What Makes You “Tick”:
  1. What would anyone be surprised to learn about you? That I enjoy my down time, and I can actually be quiet and not talkative. I like to play the piano, needlepoint, read, cook and bake. I love to just have time to create. I also am obsessed with classic 60's TV, and pretty much know the lines to every single Leave it to Beaver TV episode.
  2. What was your very first job? My first job, was working at the Farmington Public Library in Farmington, Michigan. I was fired for reading the books instead of shelving them.
  3. What is your greatest personal accomplishment (if different from your professional one)? I think my greatest personal accomplishment after marrying Mark and having my two children, was moving to Columbus knowing only my husband and in laws, and making a wonderful life here in Central Ohio, with so many wonderful friends and law pals.

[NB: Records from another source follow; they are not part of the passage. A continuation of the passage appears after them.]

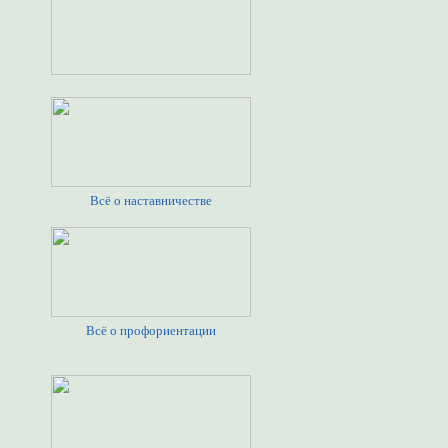
Всё о наставничестве
Всё о профориентации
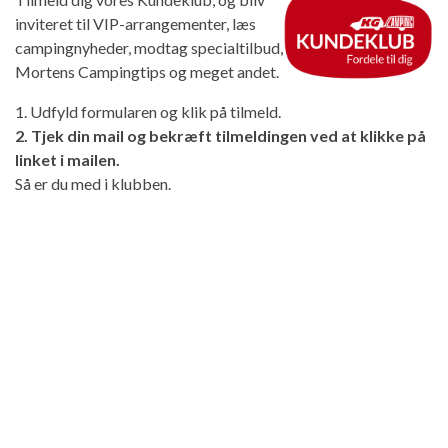
inviteret til VIP-arrangementer, læs
campingnyheder, modtag specialtilbud,
Mortens Campingtips og meget andet.
1. Udfyld formularen og klik på tilmeld.
2. Tjek din mail og bekræft tilmeldingen ved at klikke på
linket i mailen.
Så er du med i klubben.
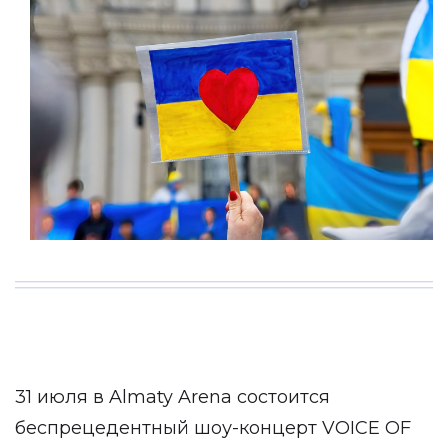
31 июля в Almaty Arena состоится
беспрецедентный шоу-концерт VOICE OF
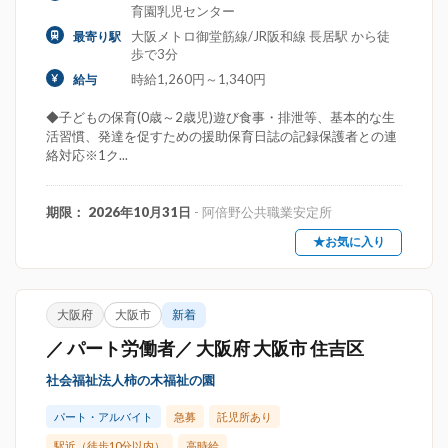
育園乳児センター
大阪メトロ御堂筋線/JR阪和線 長居駅 から徒
最寄り駅
歩で3分
時給1,260円～1,340円
給与
◆子どもの保育(0歳～2歳児)遊び食事・排泄等、基本的な生
活習慣、発達を促すための援助保育日誌の記録保護者との連
絡対応※1ク...
期限： 2026年10月31日
- 阿倍野公共職業安定所
★お気に入り
大阪府
大阪市
新着
／ パート労働者／ 大阪府 大阪市 住吉区
社会福祉法人柿の木福祉の園
パート・アルバイト
急募
託児所あり
駅近（徒歩10分以内）
高時給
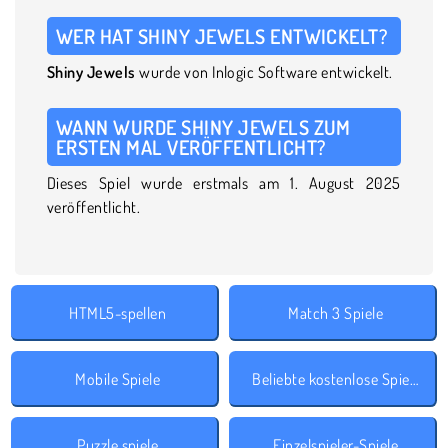
WER HAT SHINY JEWELS ENTWICKELT?
Shiny Jewels
wurde von Inlogic Software entwickelt.
WANN WURDE SHINY JEWELS ZUM
ERSTEN MAL VERÖFFENTLICHT?
Dieses Spiel wurde erstmals am 1. August 2025
veröffentlicht.
HTML5-spellen
Match 3 Spiele
Mobile Spiele
Beliebte kostenlose Spiele
Puzzle spiele
Einzelspieler-Spiele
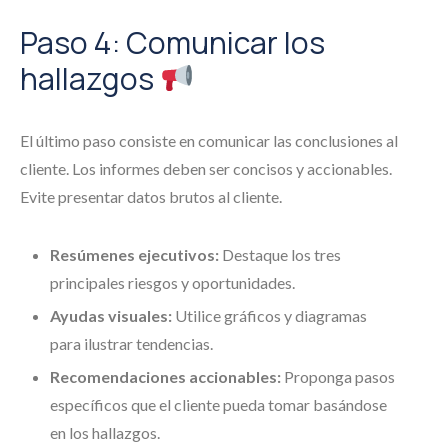
Paso 4: Comunicar los
hallazgos
El último paso consiste en comunicar las conclusiones al
cliente. Los informes deben ser concisos y accionables.
Evite presentar datos brutos al cliente.
Resúmenes ejecutivos:
Destaque los tres
principales riesgos y oportunidades.
Ayudas visuales:
Utilice gráficos y diagramas
para ilustrar tendencias.
Recomendaciones accionables:
Proponga pasos
específicos que el cliente pueda tomar basándose
en los hallazgos.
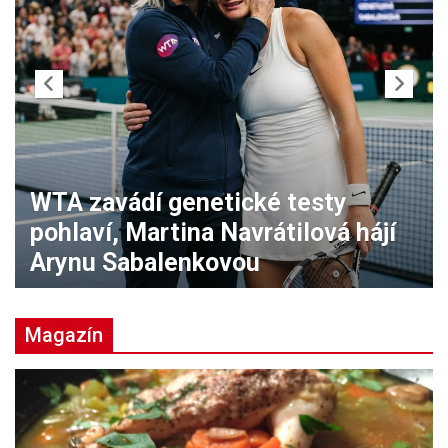
Zalužnyj: Rusko vyvinulo
protiopatření proti zbraňovým
systémům NATO
Magazín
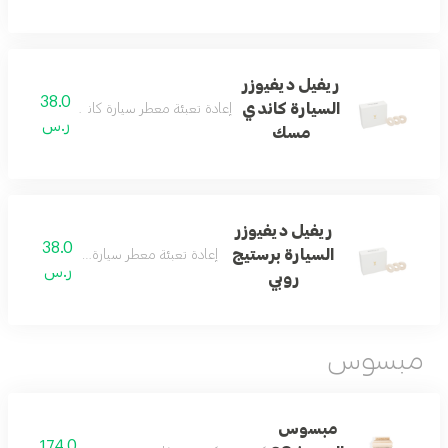
ريفيل ديفيوزر
38.0
السيارة كاندي
إعادة تعبئة معطر سيارة كاندي برائحة المسك ال
ر.س
مسك
ريفيل ديفيوزر
38.0
السيارة برستيج
إعادة تعبئة معطر سيارة روبي بعبير فاخر وأ
ر.س
روبي
مبسوس
مبسوس
174.0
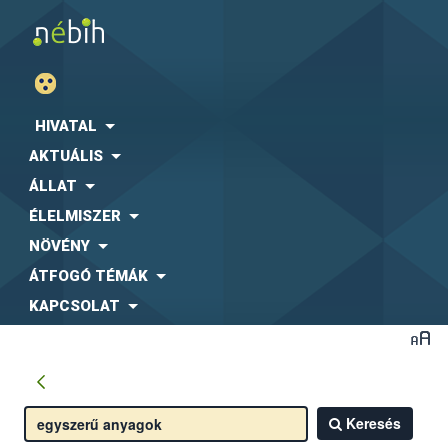
HIVATAL
AKTUÁLIS
ÁLLAT
ÉLELMISZER
NÖVÉNY
ÁTFOGÓ TÉMÁK
KAPCSOLAT
Keresés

  4. Describe one of your most cherished memories. Right before my mom died, I took her to the Ohio Theatre to see the singer Debbie Reynolds. We went out to dinner and to the concert, and simply had a wonderful time. My mom was the greatest. The other memory was taking my Dad to an opening reception at my law school before I started. He was so thrilled to be there with me. He seemed exceptionally proud of me that evening.
  5. What contributions do you make to help others? Number one, I have a few young lawyers I mentor, and advise...love the young lawyer population. I also run the EAGLE committee of the Columbus Bar Association - Extraordinary Attorneys Got Legal Expertise, an activity committee for the experienced lawyer population of the Columbus Bar Association. I also coach moot court teams and serve as a practice judge.

    I also sing in our church choir, and I hope I enhance the quality of our worship every Sunday. And, I simply make myself available to my family and friends. I think Mother Teresa said to do little things with great love. I hope I do that every day.
  6. What inspires you to go beyond your legal career to help others? I think my inspiration comes from my husband and my parents, to reach out, to lend a hand, to make a difference. They have always done that for me, and I want to do that for others.
  7. What would you like your gravestone to say about you? Grateful daughter, wife, mother and friend, and that I am a Michigan State Spartan and that I wore too much green and ate too much candy...heheh. Not sure we can afford that big of a tomb stone.